(Beginning of Supplied data)
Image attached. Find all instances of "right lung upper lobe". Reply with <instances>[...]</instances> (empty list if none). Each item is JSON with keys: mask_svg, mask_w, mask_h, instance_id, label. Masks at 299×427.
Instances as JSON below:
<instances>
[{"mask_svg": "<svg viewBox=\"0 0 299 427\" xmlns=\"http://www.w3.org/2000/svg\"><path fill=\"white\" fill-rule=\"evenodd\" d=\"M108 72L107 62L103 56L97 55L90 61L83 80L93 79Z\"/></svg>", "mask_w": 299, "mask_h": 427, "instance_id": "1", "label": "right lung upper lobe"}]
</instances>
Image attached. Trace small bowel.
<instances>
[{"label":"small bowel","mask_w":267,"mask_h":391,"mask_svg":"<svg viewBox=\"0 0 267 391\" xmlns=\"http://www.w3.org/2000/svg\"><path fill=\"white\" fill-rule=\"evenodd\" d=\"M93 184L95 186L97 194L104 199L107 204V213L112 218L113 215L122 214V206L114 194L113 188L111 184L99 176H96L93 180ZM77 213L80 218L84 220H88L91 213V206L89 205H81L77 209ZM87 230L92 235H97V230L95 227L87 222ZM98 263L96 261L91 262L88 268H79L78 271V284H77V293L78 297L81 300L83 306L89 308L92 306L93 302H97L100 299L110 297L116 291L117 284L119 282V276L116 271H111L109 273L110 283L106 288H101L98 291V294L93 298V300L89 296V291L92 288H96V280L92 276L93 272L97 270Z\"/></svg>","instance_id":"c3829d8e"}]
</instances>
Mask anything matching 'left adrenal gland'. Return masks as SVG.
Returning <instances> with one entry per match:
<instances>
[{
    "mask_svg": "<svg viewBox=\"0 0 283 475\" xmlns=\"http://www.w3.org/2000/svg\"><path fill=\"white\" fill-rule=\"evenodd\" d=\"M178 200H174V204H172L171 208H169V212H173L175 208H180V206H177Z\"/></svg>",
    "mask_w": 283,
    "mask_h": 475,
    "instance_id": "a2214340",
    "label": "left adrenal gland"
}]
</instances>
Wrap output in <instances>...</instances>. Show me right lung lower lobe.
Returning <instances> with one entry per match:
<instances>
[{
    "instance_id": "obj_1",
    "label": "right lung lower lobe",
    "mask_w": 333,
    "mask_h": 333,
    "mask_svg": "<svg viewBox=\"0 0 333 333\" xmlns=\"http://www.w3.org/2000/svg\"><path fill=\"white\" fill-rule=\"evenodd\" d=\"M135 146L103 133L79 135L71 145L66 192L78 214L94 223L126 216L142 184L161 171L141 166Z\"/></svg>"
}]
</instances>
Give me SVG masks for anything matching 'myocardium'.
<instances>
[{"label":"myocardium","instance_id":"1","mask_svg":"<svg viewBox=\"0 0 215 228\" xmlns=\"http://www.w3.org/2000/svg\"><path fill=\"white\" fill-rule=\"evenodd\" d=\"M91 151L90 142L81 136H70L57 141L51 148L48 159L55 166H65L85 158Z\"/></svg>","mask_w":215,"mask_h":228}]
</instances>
(End of Supplied data)
Where a line contains "Give me SVG", begin there and output each line through the end of the data above, exactly; give no other lines.

Give me SVG masks for anything matching 'myocardium'.
<instances>
[{"label":"myocardium","instance_id":"1","mask_svg":"<svg viewBox=\"0 0 215 228\" xmlns=\"http://www.w3.org/2000/svg\"><path fill=\"white\" fill-rule=\"evenodd\" d=\"M91 151L90 142L81 136H70L57 141L51 148L48 159L55 166H65L85 158Z\"/></svg>","mask_w":215,"mask_h":228}]
</instances>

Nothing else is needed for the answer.